Task instructions - Beneath this task are records; print exactly the stretch of them from the line with "المشاركات الأكثر مشاهدة" through the line with "وسائل التواصل الاجتماعي", both ends included.

====== The input

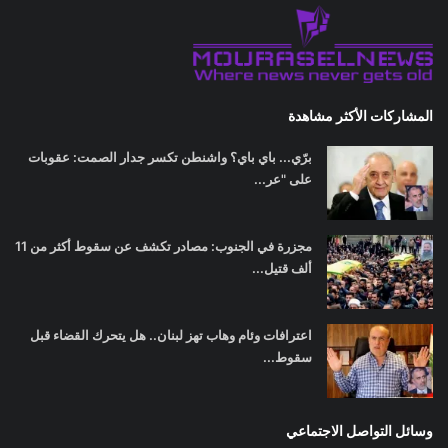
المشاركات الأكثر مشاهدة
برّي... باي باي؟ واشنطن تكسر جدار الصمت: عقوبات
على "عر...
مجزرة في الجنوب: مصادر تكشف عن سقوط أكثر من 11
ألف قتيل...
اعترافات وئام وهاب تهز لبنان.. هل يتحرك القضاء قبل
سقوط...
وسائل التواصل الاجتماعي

============
====== The input

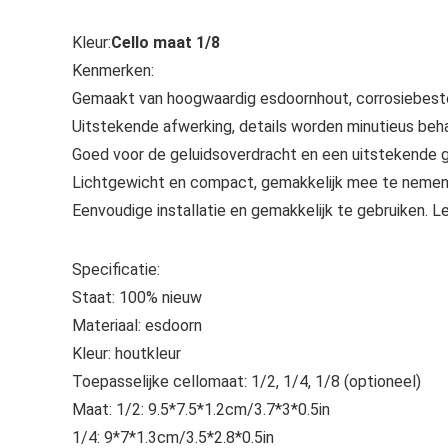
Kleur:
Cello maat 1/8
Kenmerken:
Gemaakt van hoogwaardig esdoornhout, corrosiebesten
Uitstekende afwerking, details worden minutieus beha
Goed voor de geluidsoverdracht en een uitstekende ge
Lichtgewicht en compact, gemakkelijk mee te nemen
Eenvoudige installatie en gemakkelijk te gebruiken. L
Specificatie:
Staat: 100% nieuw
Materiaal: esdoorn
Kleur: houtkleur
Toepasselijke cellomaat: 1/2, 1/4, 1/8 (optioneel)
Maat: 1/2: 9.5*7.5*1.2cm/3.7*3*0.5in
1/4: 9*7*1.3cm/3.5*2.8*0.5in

============
====== The input

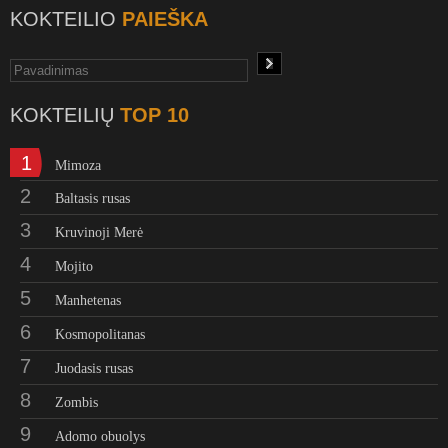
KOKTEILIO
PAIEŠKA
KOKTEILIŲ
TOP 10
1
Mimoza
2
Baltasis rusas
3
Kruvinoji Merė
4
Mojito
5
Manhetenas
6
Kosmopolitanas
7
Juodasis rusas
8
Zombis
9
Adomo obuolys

============

Task answer -
المشاركات الأكثر مشاهدة
برّي... باي باي؟ واشنطن تكسر جدار الصمت: عقوبات
على "عر...
مجزرة في الجنوب: مصادر تكشف عن سقوط أكثر من 11
ألف قتيل...
اعترافات وئام وهاب تهز لبنان.. هل يتحرك القضاء قبل
سقوط...
وسائل التواصل الاجتماعي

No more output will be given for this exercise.